A large part of this enjoyment was based on the fact that our main characters are rooted in a Muslim setting or exhibit Islamic tendencies. Even though that might not hold true for every character and in every situation (spoiler: our main heroine is a bi-sexual, both protagonists indulge in drugs taking, there’s quite a bit of groping around pre-marriage), just the familiar background and a context that I can relate to helped me enjoy it a bit more. All other magic realism I had read so far (Hundred Years of Solitude by Marquez, American Gods by Gaiman, Beloved by Morrison) had so thoroughly disillusioned me (except maybe Midnight Children by Salman Rushdie, which in retrospect I might have loved because my subconscious cultural preference came into play), that I was hesitant going into this story, but Hamid didn’t let me down. In Exit West, in a city embroiled in civil war, normal doors leading to kitchens, bathrooms, bedrooms suddenly change into vortexes which can carry humans from one country to another. Sort of like Narnia’s wardrobe, except instead of appearing in a magical land you appear in another country. 

Rumors had begun to circulate of doors that could take you elsewhere, often to places far away, well removed from this death trap of a country.

The appeal of this story isn’t just in the subtle allegory of these doors and what they mean, or the various countries that our characters end up in, but also in our characters themselves, who weren’t just two dimensional portraits of what Muslims are expected-to-be-like/are-stereotyped-into-being but rather complex, multidimensional personalities. Our two protagonists, Saeed and Nadia, live in an unnamed country caught in the throes of a violent war. It’s a slow beginning, with Saeed living with his parents and Nadia content to live on her own. Having fought off the demands of her family, Nadia exhibits all the traits of a self-established woman who also chooses to willing adorn an abaya - a black cloth that covers her whole body and is most often seen as being representative of Muslim women and their ‘oppression’.

She learned how to dress for self-protection, how best to deal with aggressive men and with the police, and with aggressive men who were the police, and always to trust her instincts about situations to avoid or to exit immediately.

Even though the story is largely about the chemistry between our protagonists, the setting is what lends this book its strength. With the background of the bloody fighting and the escalating tension in the city, both characters are forced to take more and more desperate measures to stay in touch and to keep their relationship alive.

Without work there was no impediment to Saeed and Nadia meeting during the day except for the fighting, but that impediment was a serious one.

Eventually, after a couple of horrific scenes which are both chilling as well as numbing – the crowd playing football with a severed head, the mother shot through the window of a car, the sexual assault at a crowded bank – both of them decide to move on. The doors they use take them from a campsite in Greece to a squat in London and then a shanty outside San Francisco, through multiple doors and also multiple changes in their personalities as well as their relationship.

Saeed for his part wished he could do something for Nadia, could protect her from what would come, even if he understood, at some level, that to love is to enter into the inevitability of one day not being able to protect what is most valuable to you.

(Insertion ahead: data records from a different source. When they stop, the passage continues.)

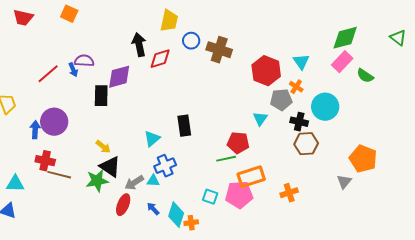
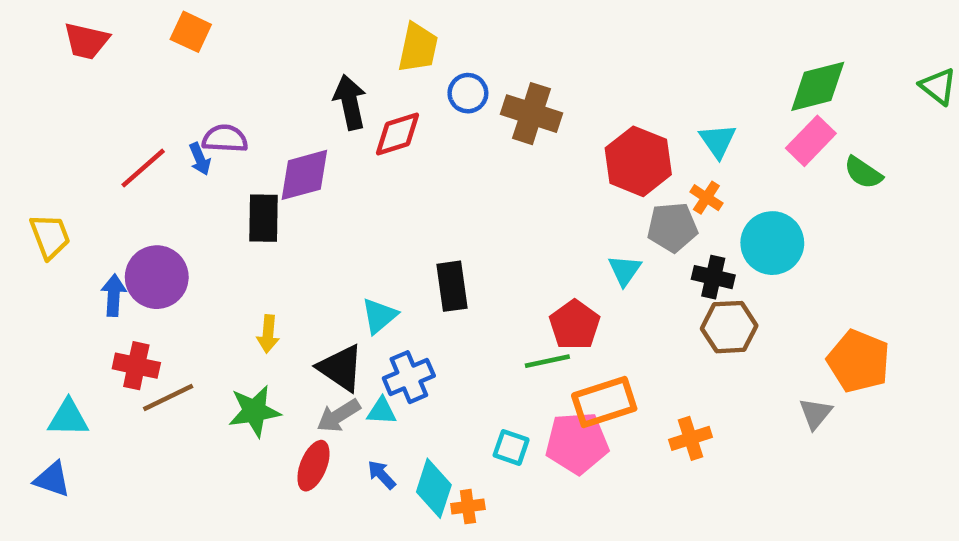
red pentagon: (238, 143) -> (575, 325), turned 30
yellow arrow: (103, 147) -> (268, 334), turned 56
black triangle: (110, 167) -> (341, 368), moved
brown line: (59, 175) -> (168, 397), turned -40

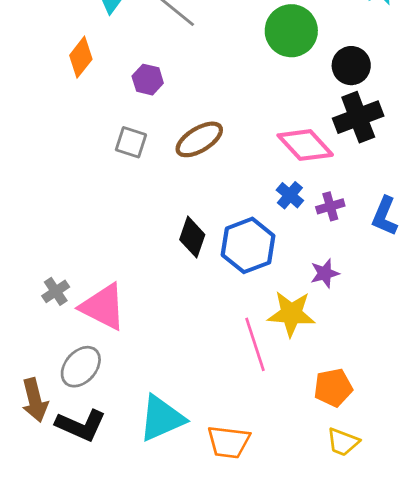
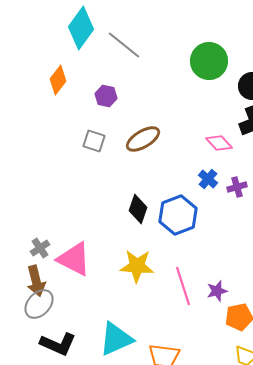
pink diamond: (305, 145) -> (219, 143), size x0.7
purple star: (325, 273) -> (217, 291), moved
yellow star: (291, 314) -> (137, 266), moved
gray ellipse: (81, 367) -> (39, 304), moved
brown arrow: (35, 400) -> (36, 281), moved

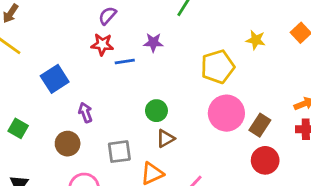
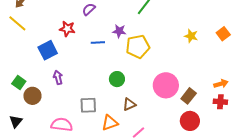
red star: (102, 44) -> (67, 29), moved
yellow pentagon: (218, 67) -> (138, 47), moved
purple arrow: (85, 112) -> (58, 77), moved
brown triangle: (165, 138) -> (129, 104), moved
brown circle: (68, 144) -> (32, 96), moved

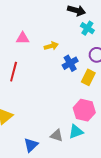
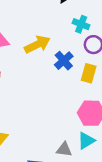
cyan cross: (87, 28) -> (81, 24), moved
yellow arrow: (51, 46) -> (37, 44), size x1.5

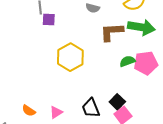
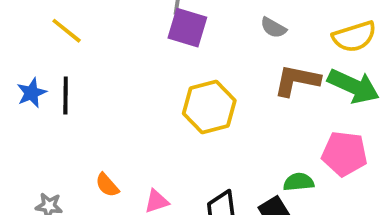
purple square: (49, 20) -> (187, 28), size x1.5
green semicircle: (127, 61) -> (299, 182), moved

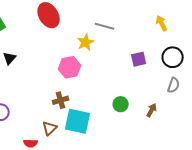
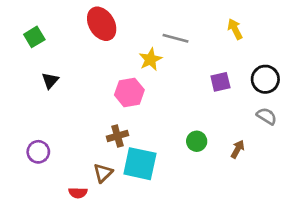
yellow arrow: (162, 23) -> (235, 29), moved
gray semicircle: (174, 85) -> (267, 116), turned -77

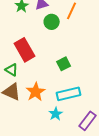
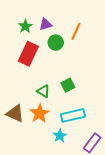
red rectangle: (25, 50) -> (28, 54), moved, turned 55
green triangle: (12, 70) -> (44, 91), moved

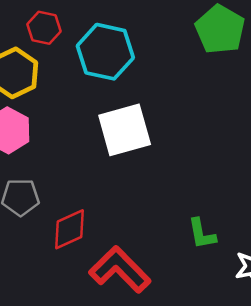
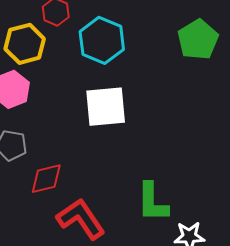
green L-shape: (202, 234) -> (152, 202), size x1.5

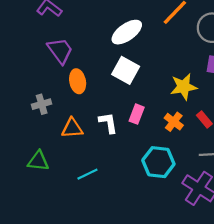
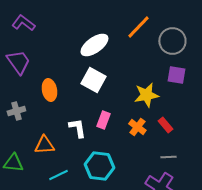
purple trapezoid: (60, 51) -> (18, 62), moved
orange triangle: (72, 128) -> (44, 145), moved
cyan hexagon: (158, 162) -> (99, 166), moved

The story focuses mostly on these characters,  but the narrative is also interspersed with short moments where other characters – the mother in Tijuana, the maid in Marrakesh, the Tamil-speaking family in Dubai – all travel between doors, providing us with brief interactions between migrants and natives, old and young, the lost and those wanting to find. These stories are a formal device which might have been awkward had it been less deftly handled; in Hamid’s hands they provide a side story which seeks to cast a focus on the humanity we all share, and work very well.

People vanished in those days, and for the most part one never knew, at least not for a while, if they were alive or dead.

Probably what gives this novel its most compelling quality are the real-life ramifications of what Hamid has taken on as his subject matter. The mass movement of people from conflict-ridden areas, the civil wars in the Middle East, and the shutting down of borders between countries to keep refugees out are all realities we are living through right now. And books like Hamid’s, which choose to weave through their narrative all the complexities of such a reality,  help us understand the situation better while at the same time reminding us that for people like us, who are watching these events unfold from such a distance, this is something we need to pay attention to.

Recommendation
This book was both easy to read – nice flow in the writing style, an author’s command over the language – as well as important, because it tackled something very few authors are daring to do. Definitely recommended.